Milan-Größen 2023: Olivier Giroud, Rafael Leao und Christian Pulisic (v. l. n. r.).

Milan-Größen 2023: Olivier Giroud, Rafael Leao und Christian Pulisic (v. l. n. r.). IMAGO/Nicolo Campo

Der am 12. Juni 2023 im Alter von 86 Jahren verstorbene Silvio Berlusconi war speziell, keine Frage. Eines konnte man dem stets kritisierten Italiener, der zunächst als Geschäftsmann angefangen und ab 1994 insgesamt vier Regierungen in Italien als Ministerpräsident vorgestanden hatte, aber nicht absprechen: sportlichen Erfolg.
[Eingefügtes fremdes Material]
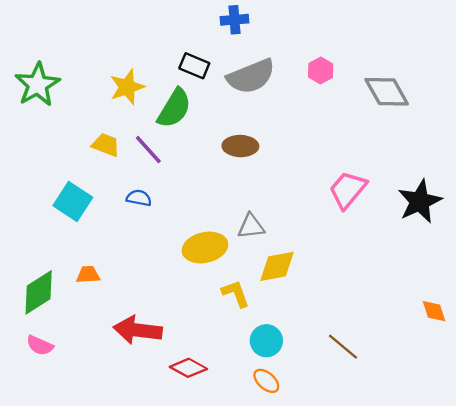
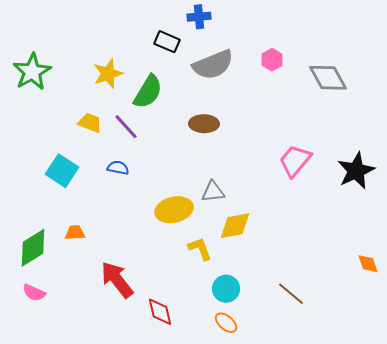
black rectangle: (194, 66) -> (167, 42), moved
red arrow: (138, 330) -> (117, 280), turned 45
red diamond: (188, 368) -> (160, 312), turned 48

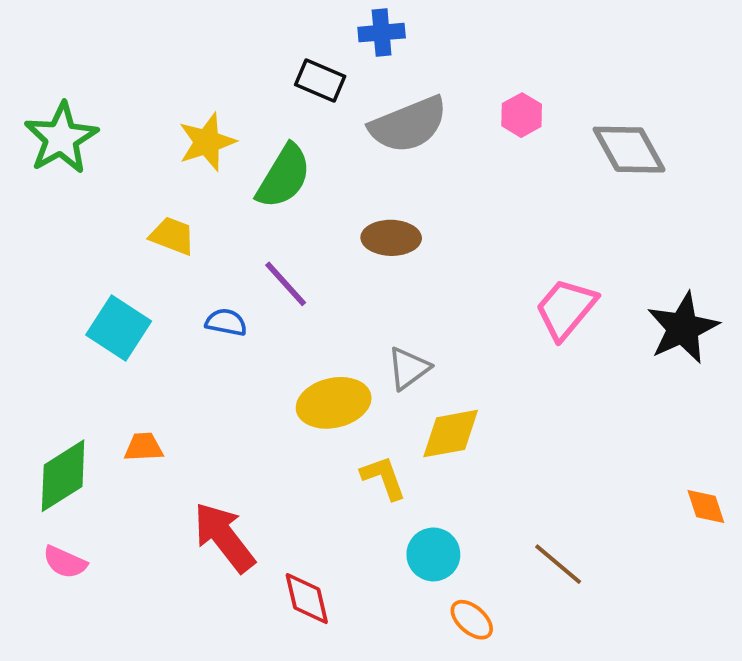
purple line: (126, 127) -> (286, 284), moved
gray triangle: (213, 192) -> (408, 368), turned -30
orange ellipse: (226, 323) -> (472, 620), moved

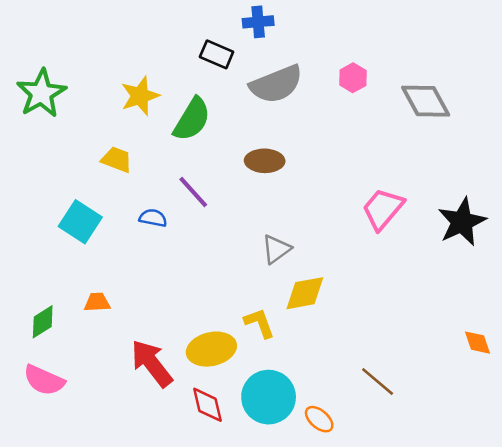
yellow ellipse: (334, 403) -> (211, 349), moved
green diamond: (63, 476) -> (43, 322), size x0.7
cyan circle: (433, 554) -> (269, 397), moved, size x1.5
pink semicircle: (65, 562) -> (44, 380), size x1.4

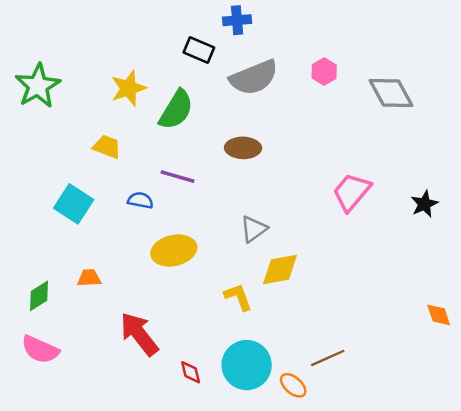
purple line: (193, 192) -> (177, 177), turned -32
black star: (462, 222) -> (424, 204), size x0.6
yellow ellipse: (211, 349) -> (174, 250), moved
brown line: (378, 381) -> (328, 358), moved, turned -64
red diamond: (208, 405) -> (191, 372), size x0.7

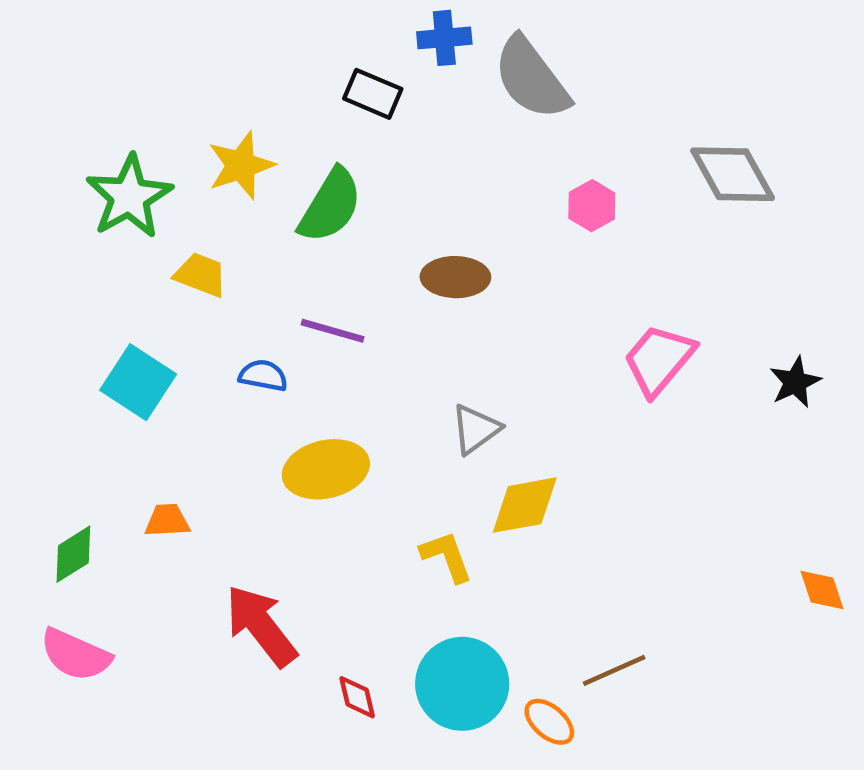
pink hexagon: (324, 72) -> (592, 206), moved
gray semicircle: (254, 77) -> (531, 78), moved, turned 75
green star: (38, 86) -> (129, 197), moved

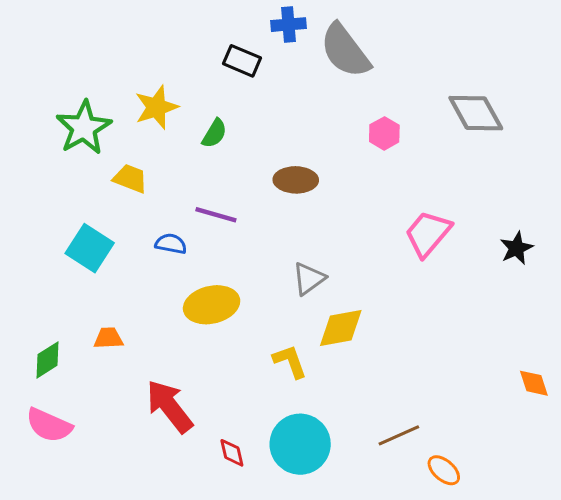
green semicircle: (330, 206) -> (214, 133), size x0.6
orange ellipse: (549, 722) -> (444, 470), moved

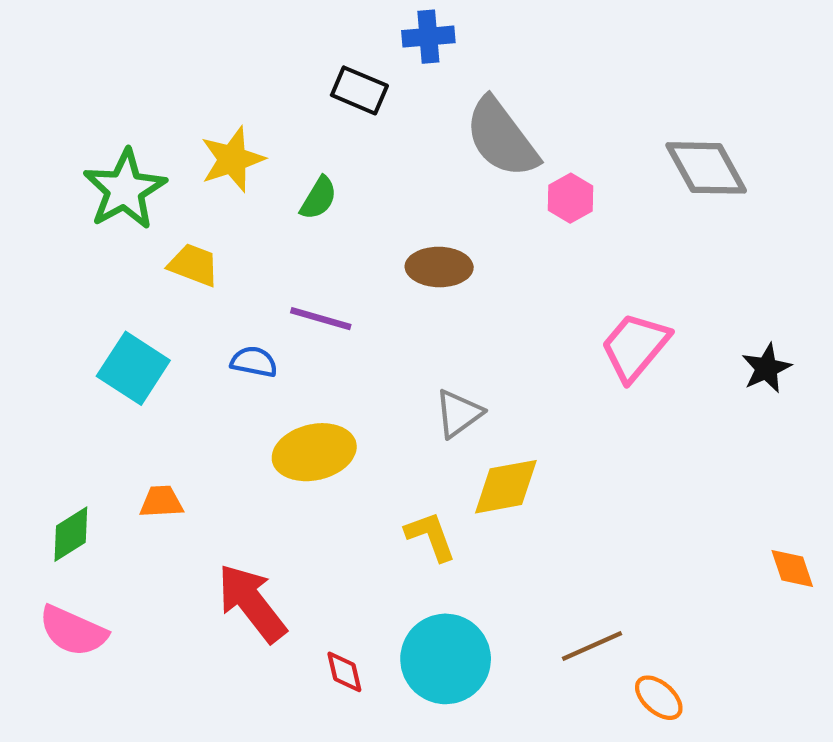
gray semicircle: (345, 51) -> (502, 138), moved

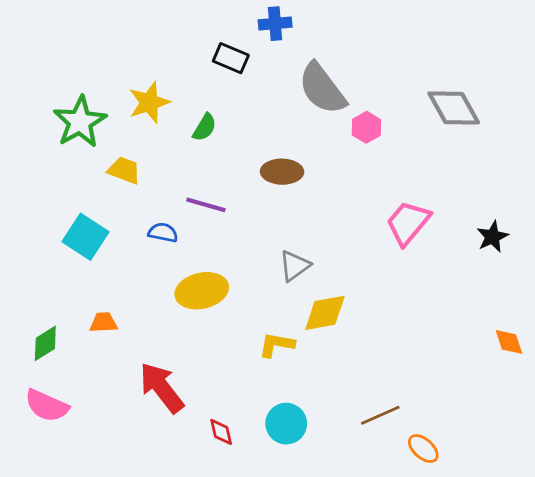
yellow L-shape: (430, 536) -> (276, 345), turned -60
orange diamond: (792, 568) -> (509, 342), moved
cyan circle: (446, 659) -> (286, 424), size x0.7

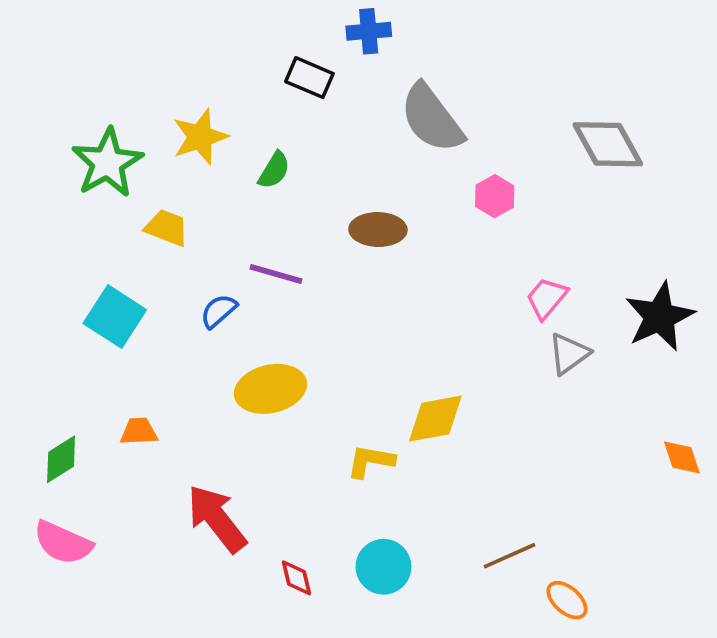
pink hexagon: (366, 127) -> (495, 196), moved
pink trapezoid: (408, 223) -> (547, 298), size x0.7
blue semicircle: (163, 233) -> (219, 311), turned -52
black star: (492, 237) -> (660, 317), size x1.6
gray triangle: (294, 266) -> (569, 354), moved

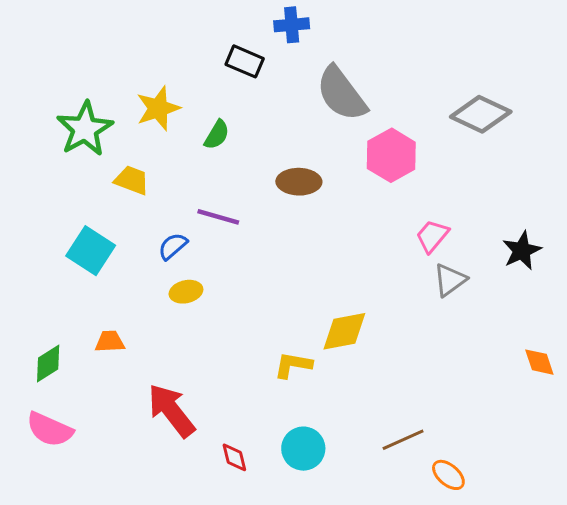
gray diamond: (608, 144) -> (481, 114), turned -36
pink hexagon: (495, 196) -> (391, 155), size x1.6
black star: (660, 317) -> (522, 251), size x0.7
yellow ellipse: (270, 389) -> (186, 292), moved, size x0.6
Denn auf Sportebene stand Berlusconi als Besitzer und Patron des italienischen Renommierklubs AC Mailand lange Zeit im Rampenlicht. Von 1986 bis 2017 gehörten ihm die Rossoneri, bis 2004 und von 2006 bis 2008 war er auch Präsident der Lombarden, bis ihn ein Gesetz zur Regelung des Interessenkonflikts dazu zwang, zurückzutreten. Am Ende seiner Amtszeit stand das: 29 Trophäen in 31 Jahren Berlusconi-Regentschaft - erreicht durch legendäre Teams, Ikonen wie Paolo Maldini, Franco Baresi, Andrea Pirlo, Gennaro Gattuso & Co. Angeleitet von großartigen Trainer wie Arrigo Sacchi, Fabio Capello und Carlo Ancelotti.

Und mittendrin eben Berlusconi, der sich mit seinem Selbstbewusstsein auch auf eine Stufe mit dem Papst stellte. Johannes Paul II. erklärte der Cavaliere einmal: "Unsere Aufgaben sind sehr ähnlich, Ihre Heiligkeit. Ich trage Milans Erfolgsidee um die Welt, Sie den Erfolg Gottes."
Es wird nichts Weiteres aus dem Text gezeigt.